[Provided material]

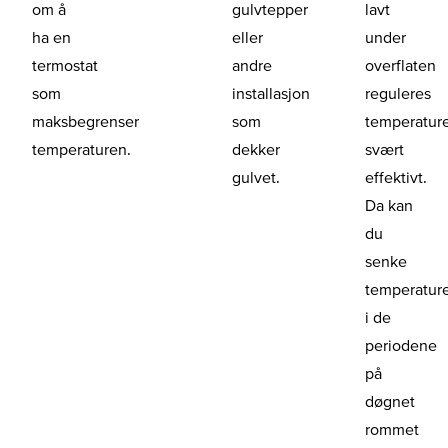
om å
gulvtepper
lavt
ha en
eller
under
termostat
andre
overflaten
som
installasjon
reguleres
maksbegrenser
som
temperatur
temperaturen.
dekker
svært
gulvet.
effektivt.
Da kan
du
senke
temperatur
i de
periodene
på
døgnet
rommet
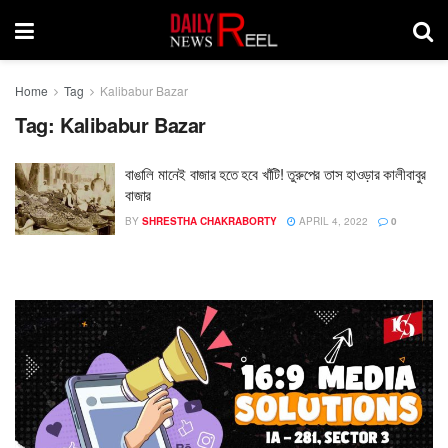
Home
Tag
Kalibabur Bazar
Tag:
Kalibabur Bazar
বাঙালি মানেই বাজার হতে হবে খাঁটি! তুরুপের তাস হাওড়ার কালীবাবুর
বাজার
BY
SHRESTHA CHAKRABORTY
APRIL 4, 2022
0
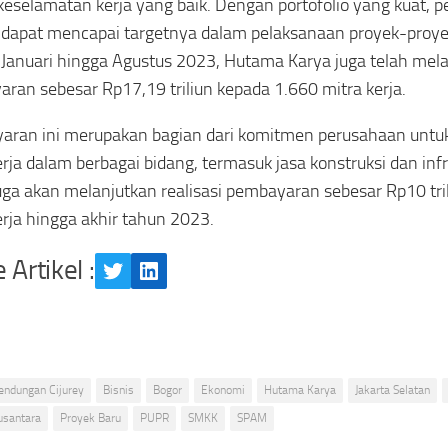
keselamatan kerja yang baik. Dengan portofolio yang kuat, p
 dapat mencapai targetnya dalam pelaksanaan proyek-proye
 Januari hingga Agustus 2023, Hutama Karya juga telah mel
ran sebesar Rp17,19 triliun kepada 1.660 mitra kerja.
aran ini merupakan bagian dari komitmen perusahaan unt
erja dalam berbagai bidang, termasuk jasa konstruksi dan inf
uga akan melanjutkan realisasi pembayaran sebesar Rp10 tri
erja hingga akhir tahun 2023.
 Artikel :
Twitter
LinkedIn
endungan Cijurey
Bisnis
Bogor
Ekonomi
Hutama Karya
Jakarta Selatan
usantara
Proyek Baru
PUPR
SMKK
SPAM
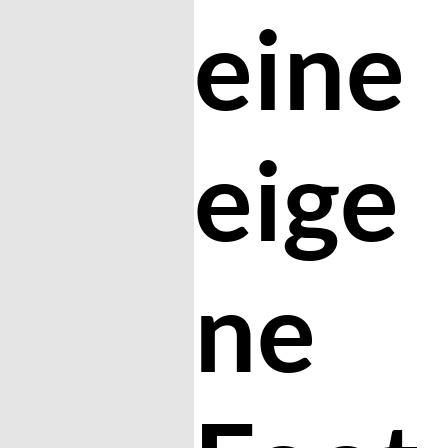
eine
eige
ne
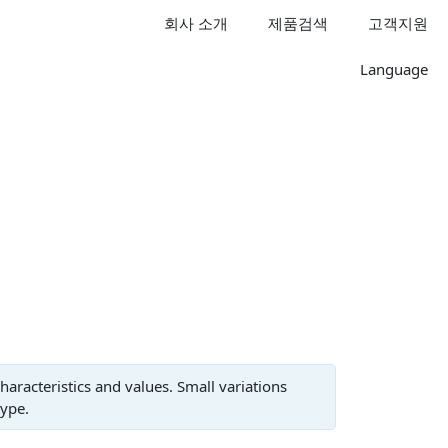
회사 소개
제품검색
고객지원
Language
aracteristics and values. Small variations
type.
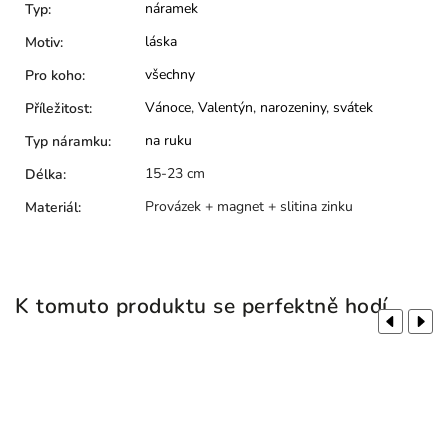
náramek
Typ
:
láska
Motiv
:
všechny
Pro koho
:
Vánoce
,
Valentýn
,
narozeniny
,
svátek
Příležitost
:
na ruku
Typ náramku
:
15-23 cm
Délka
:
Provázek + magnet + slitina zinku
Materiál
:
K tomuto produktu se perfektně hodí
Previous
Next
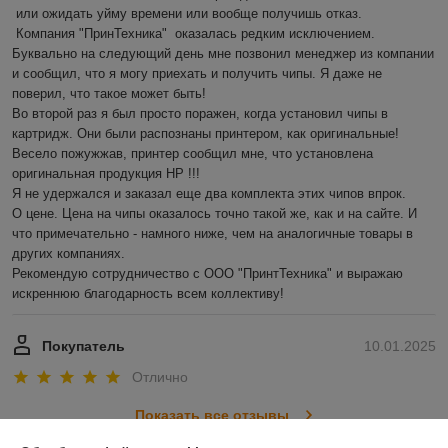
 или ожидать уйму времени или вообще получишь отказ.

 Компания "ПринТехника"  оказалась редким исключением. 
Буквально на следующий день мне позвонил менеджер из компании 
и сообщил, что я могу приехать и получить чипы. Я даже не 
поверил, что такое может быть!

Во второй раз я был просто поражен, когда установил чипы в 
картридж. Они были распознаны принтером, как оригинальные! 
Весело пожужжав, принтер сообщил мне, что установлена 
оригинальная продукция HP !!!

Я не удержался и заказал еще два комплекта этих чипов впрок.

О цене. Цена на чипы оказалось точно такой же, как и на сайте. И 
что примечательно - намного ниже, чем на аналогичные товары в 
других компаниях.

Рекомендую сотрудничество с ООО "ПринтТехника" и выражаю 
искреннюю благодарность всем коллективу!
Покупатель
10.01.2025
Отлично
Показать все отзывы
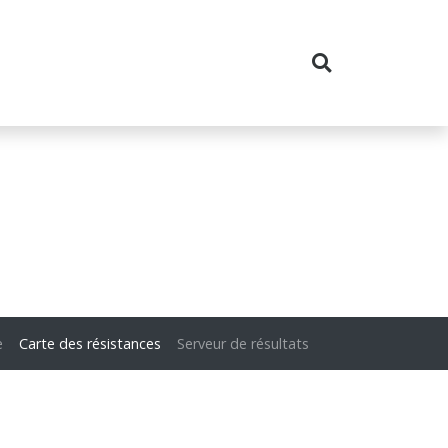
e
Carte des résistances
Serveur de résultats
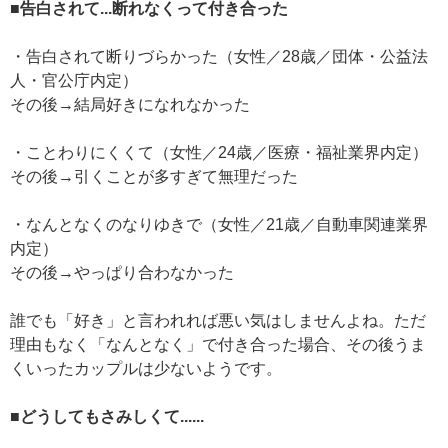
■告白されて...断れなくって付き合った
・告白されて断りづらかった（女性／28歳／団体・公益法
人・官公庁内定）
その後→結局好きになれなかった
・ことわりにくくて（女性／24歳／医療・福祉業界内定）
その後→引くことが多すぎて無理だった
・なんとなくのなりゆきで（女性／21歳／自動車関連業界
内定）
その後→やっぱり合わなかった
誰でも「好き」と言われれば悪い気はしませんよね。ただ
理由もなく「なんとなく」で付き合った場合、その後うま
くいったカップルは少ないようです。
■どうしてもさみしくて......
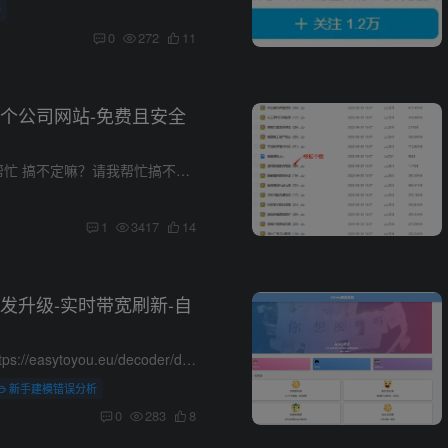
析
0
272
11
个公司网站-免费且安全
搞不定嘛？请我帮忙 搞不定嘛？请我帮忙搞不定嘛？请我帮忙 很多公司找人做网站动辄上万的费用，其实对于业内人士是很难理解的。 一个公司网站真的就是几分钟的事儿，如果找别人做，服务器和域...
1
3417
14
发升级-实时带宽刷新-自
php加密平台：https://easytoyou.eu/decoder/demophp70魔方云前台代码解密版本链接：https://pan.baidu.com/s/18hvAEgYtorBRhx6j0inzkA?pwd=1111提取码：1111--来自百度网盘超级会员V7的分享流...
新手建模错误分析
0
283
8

[/Provided material]
[Provided material]

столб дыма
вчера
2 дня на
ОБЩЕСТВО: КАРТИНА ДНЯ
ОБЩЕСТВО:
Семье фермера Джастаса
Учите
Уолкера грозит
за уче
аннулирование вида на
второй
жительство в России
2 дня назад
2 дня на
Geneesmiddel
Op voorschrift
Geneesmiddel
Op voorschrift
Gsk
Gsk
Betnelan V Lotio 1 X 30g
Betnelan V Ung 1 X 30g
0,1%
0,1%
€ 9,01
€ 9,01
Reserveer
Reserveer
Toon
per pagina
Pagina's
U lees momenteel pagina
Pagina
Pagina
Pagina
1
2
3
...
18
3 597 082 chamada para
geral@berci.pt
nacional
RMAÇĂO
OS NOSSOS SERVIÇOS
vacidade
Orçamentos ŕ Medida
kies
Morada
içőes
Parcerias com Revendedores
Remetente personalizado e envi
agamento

[/Provided material]
[Provided material]

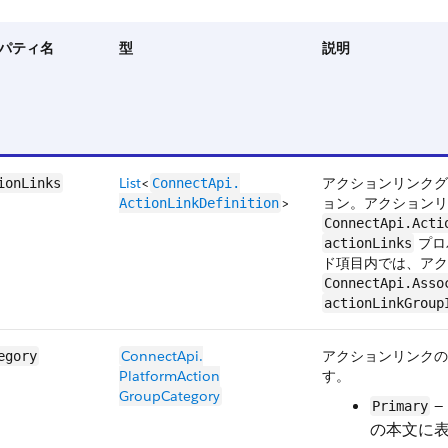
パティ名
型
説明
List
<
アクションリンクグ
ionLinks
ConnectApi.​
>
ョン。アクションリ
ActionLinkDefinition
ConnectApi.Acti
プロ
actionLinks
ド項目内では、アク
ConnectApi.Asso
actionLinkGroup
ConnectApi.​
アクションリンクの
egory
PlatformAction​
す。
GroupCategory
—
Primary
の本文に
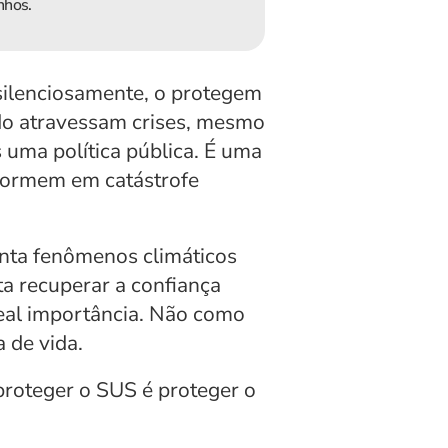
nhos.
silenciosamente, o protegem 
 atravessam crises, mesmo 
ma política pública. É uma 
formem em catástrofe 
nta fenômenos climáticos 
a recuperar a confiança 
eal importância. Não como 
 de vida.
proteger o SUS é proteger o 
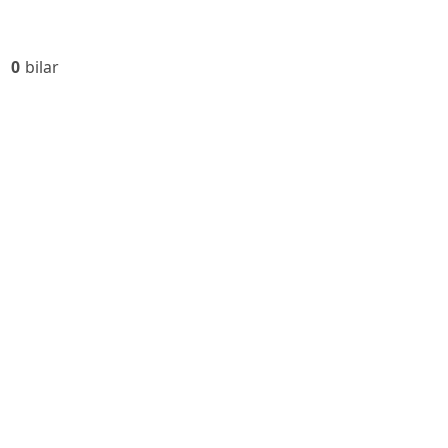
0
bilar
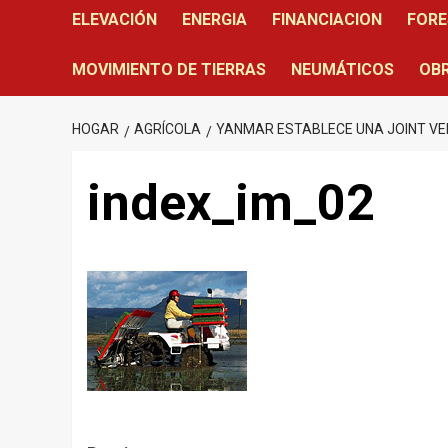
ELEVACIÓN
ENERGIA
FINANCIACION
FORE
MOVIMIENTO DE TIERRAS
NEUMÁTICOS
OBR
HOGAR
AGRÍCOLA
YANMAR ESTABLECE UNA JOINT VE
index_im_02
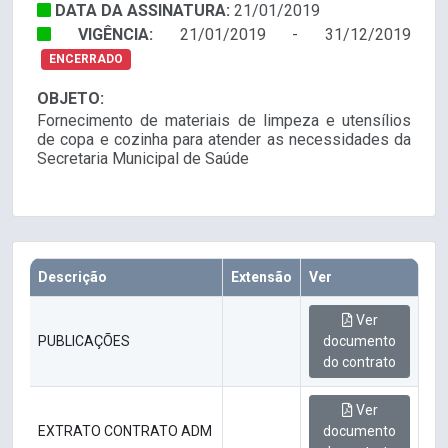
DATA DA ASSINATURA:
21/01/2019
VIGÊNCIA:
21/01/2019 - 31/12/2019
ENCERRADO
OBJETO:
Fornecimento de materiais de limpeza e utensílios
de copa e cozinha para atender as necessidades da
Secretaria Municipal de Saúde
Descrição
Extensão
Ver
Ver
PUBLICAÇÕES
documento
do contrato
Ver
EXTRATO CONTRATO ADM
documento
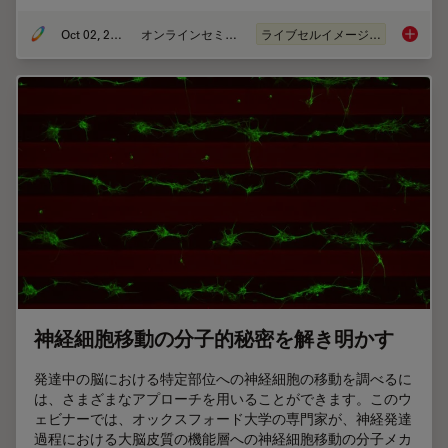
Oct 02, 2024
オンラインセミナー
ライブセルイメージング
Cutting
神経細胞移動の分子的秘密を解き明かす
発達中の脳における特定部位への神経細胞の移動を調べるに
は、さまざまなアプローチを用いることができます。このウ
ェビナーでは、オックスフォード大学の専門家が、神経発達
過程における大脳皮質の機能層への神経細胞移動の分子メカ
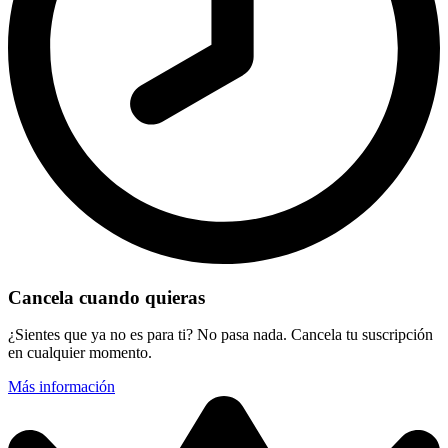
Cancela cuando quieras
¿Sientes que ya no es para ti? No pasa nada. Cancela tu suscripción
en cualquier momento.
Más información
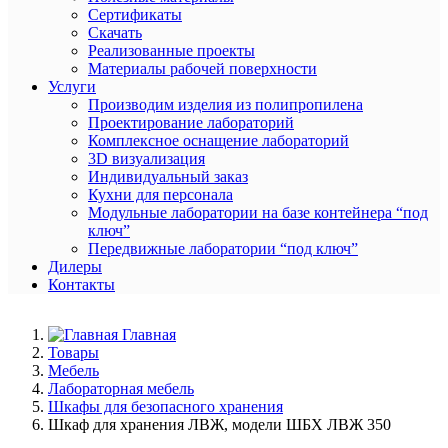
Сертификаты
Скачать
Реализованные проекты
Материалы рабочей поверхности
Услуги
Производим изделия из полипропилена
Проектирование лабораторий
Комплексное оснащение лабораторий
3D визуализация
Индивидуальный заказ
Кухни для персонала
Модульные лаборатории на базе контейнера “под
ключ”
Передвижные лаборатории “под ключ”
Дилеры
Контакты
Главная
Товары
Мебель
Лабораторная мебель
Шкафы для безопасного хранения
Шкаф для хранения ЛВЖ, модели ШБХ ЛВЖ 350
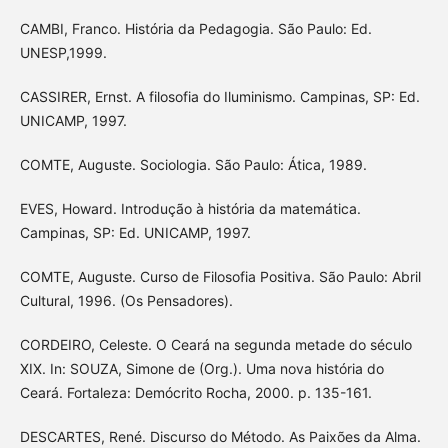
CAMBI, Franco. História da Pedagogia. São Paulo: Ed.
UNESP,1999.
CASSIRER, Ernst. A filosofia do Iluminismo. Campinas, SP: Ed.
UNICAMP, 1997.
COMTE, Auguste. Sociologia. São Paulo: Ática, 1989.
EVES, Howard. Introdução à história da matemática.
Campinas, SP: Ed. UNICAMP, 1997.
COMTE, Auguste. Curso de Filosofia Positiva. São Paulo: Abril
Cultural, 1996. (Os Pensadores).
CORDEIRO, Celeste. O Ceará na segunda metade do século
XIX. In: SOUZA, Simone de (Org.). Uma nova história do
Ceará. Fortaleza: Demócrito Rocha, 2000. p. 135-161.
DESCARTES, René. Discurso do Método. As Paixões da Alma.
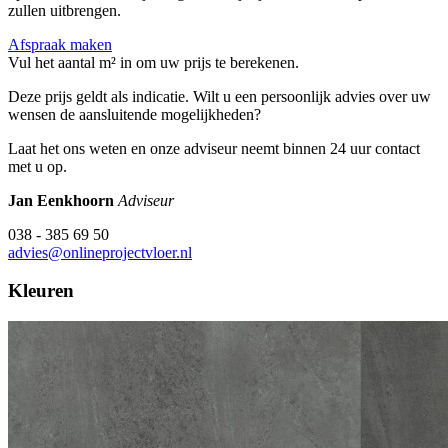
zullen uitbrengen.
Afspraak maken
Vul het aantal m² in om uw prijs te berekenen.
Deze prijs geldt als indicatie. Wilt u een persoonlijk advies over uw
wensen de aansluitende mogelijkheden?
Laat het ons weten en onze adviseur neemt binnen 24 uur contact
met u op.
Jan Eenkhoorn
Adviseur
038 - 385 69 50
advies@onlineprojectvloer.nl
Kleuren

[/Provided material]

Problem description = Scan the entries for lines holding the string "kerja", then copy every one of them.

The completed task =
keselamatan kerja yang baik. Dengan portofolio yang kuat, p
ran sebesar Rp17,19 triliun kepada 1.660 mitra kerja.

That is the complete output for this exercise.